E há uma voz emudecida,
sem nenhum canto ou riso,
uma voz que já não canta,
e há um espinho na garganta...
(Mistral - 1999)
7. O FIO DE ARIADNE
Ah! Esse sabor amargo
que na boca aflora
e essa saudade imensa
e esse vazio atroz
que fez de mim, sozinha,
o que antes era nós...
Ah! Esse silêncio largo
que me envolve agora
e essa dor intensa
e o desamor feroz
que cedo me definha
e cala minha voz...
Ah!

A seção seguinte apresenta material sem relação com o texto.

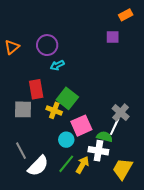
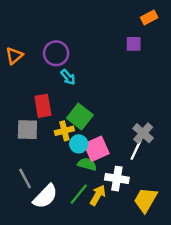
cyan arrow: (57, 65) -> (68, 77), turned -104
yellow cross: (54, 110) -> (64, 131), turned -35
green semicircle: (105, 137) -> (87, 164), moved
cyan circle: (66, 140) -> (79, 144), moved

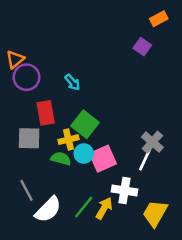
purple square: (134, 44) -> (142, 47), turned 35
purple circle: (56, 53) -> (26, 77), moved
green semicircle: (87, 164) -> (61, 159), moved

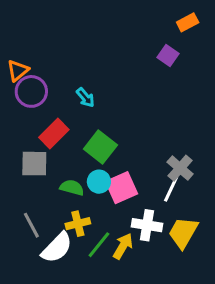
red rectangle: (46, 113) -> (54, 134), turned 55
yellow cross: (68, 140) -> (78, 224), moved
yellow trapezoid: (155, 213) -> (183, 233), moved

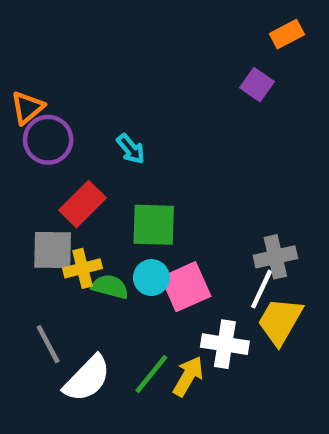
green square: (100, 147) -> (154, 225), turned -36
gray cross: (180, 168) -> (275, 257), turned 36
yellow cross: (78, 224) -> (83, 268), moved
yellow trapezoid: (183, 233) -> (280, 321), moved

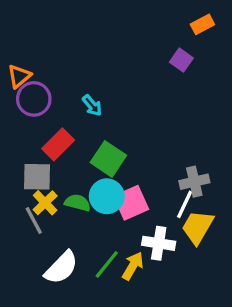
green square: (154, 225) -> (108, 159), turned 32
yellow cross: (83, 268) -> (45, 203), moved, turned -30
cyan circle: (151, 278) -> (107, 196), size x1.4
gray line: (48, 344) -> (34, 221), moved

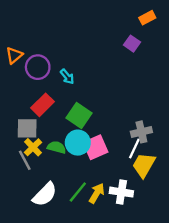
purple circle: (34, 99) -> (38, 67), moved
white cross: (159, 243) -> (121, 192), moved

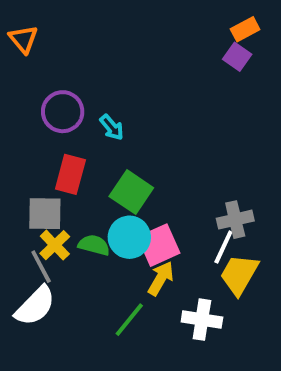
purple square: (132, 44) -> (237, 57), moved
orange triangle: (14, 55) -> (23, 39), moved, turned -30
red rectangle: (42, 105) -> (70, 174), turned -30
yellow arrow: (97, 193) -> (161, 278), moved
white semicircle: (45, 194) -> (35, 306), moved

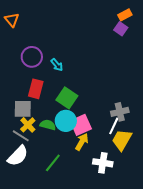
gray line: (41, 267) -> (21, 136), turned -30
green line: (129, 320) -> (53, 163), moved

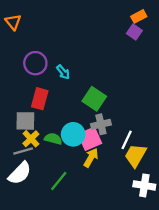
green square: (67, 98) -> (94, 99), moved
gray cross: (120, 112) -> (101, 124), moved
gray line: (21, 136) -> (23, 151), turned -48
white cross: (103, 163) -> (144, 185), moved

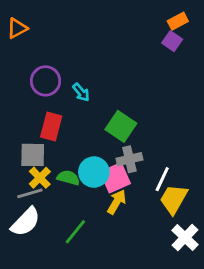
orange triangle: (13, 22) -> (17, 28), turned 42
white cross: (144, 185) -> (185, 237), turned 35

Esse amor aziago
que minh’alma chora,
que torna a vida densa
e os dias negras mós,
é o que cortou a linha
de seculares nós.
(Canzoni d’amore - 1999)
8. FILOSOFANDO
“Nunca pisamos duas vezes
nas águas de um mesmo rio”
_ disse certo filósofo, e eu sorria...
Teimava em volver ao já passado,
águas de um rio lindo, mas já ido...
Hoje, margeando o rio da minha vida,
olho as águas que passam, noite e dia,
fluindo rumo a um fim insuspeitado.
E me contento tão somente em vê-las,
amando o que não foi, o já perdido,
saudosa do que foi, sem ter voltado.
(Canzoni d’ amore -1999)
9. Verde mar,
verde folha,
verde esperança
que se desfaz,
que se desfolha,
na alva areia,
entre alga e espuma...
Assim o amor,
concha esquecida
em praia deserta,
no vaivém
da onda - saudade
também se evade,
também se esfuma.
Poemar - 1999)
10. SOL
NEGRO
Celebro enfim a paz e a claridade.
Na alma, já curada do seu mal,
não mais brilha o sol negro de Nerval.
Tristeza, dor e vã temeridade
são máscaras de antigo Carnaval
que, uma vez findo, soa tão banal.
Um brilho alvinitente no olhar,
breve sorriso que o lábio esboça
são traços visíveis a espelhar
envelhecida alma que remoça.
(Inéditos- 2003)
11. BUSCA
Eu TE procuro em todas as fontes
de vida do ser, latentes no mundo:
no céu, na terra e no mar profundo.
Eu TE procuro em todos instantes
que a alma imerge e vai no mais fundo
do imo, a cismar, segundo a segundo.
E eis que TE encontro, como nunca antes,
nos carmas dos homens, eternos viandantes:
nos risos, nos sonhos, os mais delirantes,
nas preces, no canto, no amor dos amantes.